WHAT THE EXERCISE ASKS:
When you repeat the material, keep each line exact and omit the pictures.

RECORDS SUPPLIED:
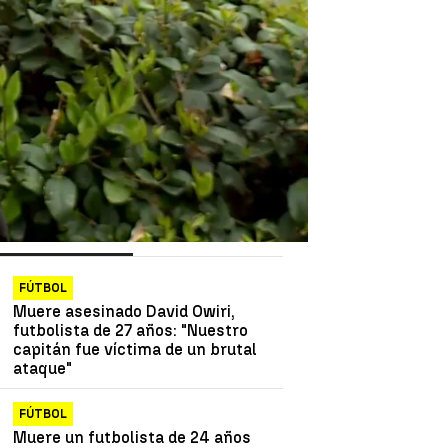
as más vistas
Lo último
FÚTBOL
Muere asesinado David Owiri,
futbolista de 27 años: "Nuestro
capitán fue víctima de un brutal
ataque"
FÚTBOL
Muere un futbolista de 24 años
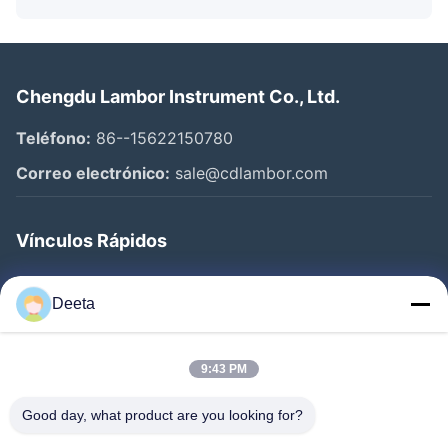
Chengdu Lambor Instrument Co., Ltd.
Teléfono:
86--15622150780
Correo electrónico:
sale@cdlambor.com
Vínculos Rápidos
Inicio
Deeta
Productos
Sobre Nosotros
9:43 PM
Visita A La Fábrica
Good day, what product are you looking for?
Control De Calidad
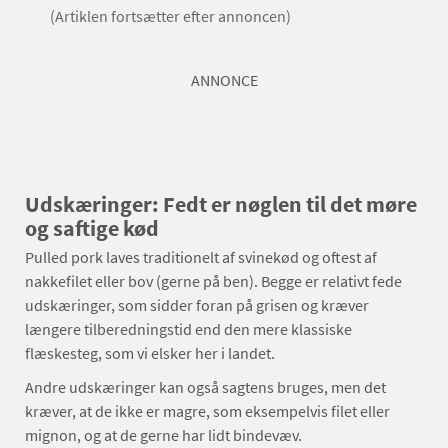
(Artiklen fortsætter efter annoncen)
ANNONCE
Udskæringer: Fedt er nøglen til det møre
og saftige kød
Pulled pork laves traditionelt af svinekød og oftest af
nakkefilet eller bov (gerne på ben). Begge er relativt fede
udskæringer, som sidder foran på grisen og kræver
længere tilberedningstid end den mere klassiske
flæskesteg, som vi elsker her i landet.
Andre udskæringer kan også sagtens bruges, men det
kræver, at de ikke er magre, som eksempelvis filet eller
mignon, og at de gerne har lidt bindevæv.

ANSWER TO THIS EXERCISE:
as más vistas
Lo último
FÚTBOL
Muere asesinado David Owiri,
futbolista de 27 años: "Nuestro
capitán fue víctima de un brutal
ataque"
FÚTBOL
Muere un futbolista de 24 años
Chengdu Lambor Instrument Co., Ltd.
Teléfono:
86--15622150780
Correo electrónico:
sale@cdlambor.com
Vínculos Rápidos
Inicio
Deeta
Productos
Sobre Nosotros
9:43 PM
Visita A La Fábrica
Good day, what product are you looking for?
Control De Calidad
(Artiklen fortsætter efter annoncen)
ANNONCE
Udskæringer: Fedt er nøglen til det møre
og saftige kød
Pulled pork laves traditionelt af svinekød og oftest af
nakkefilet eller bov (gerne på ben). Begge er relativt fede
udskæringer, som sidder foran på grisen og kræver
længere tilberedningstid end den mere klassiske
flæskesteg, som vi elsker her i landet.
Andre udskæringer kan også sagtens bruges, men det
kræver, at de ikke er magre, som eksempelvis filet eller
mignon, og at de gerne har lidt bindevæv.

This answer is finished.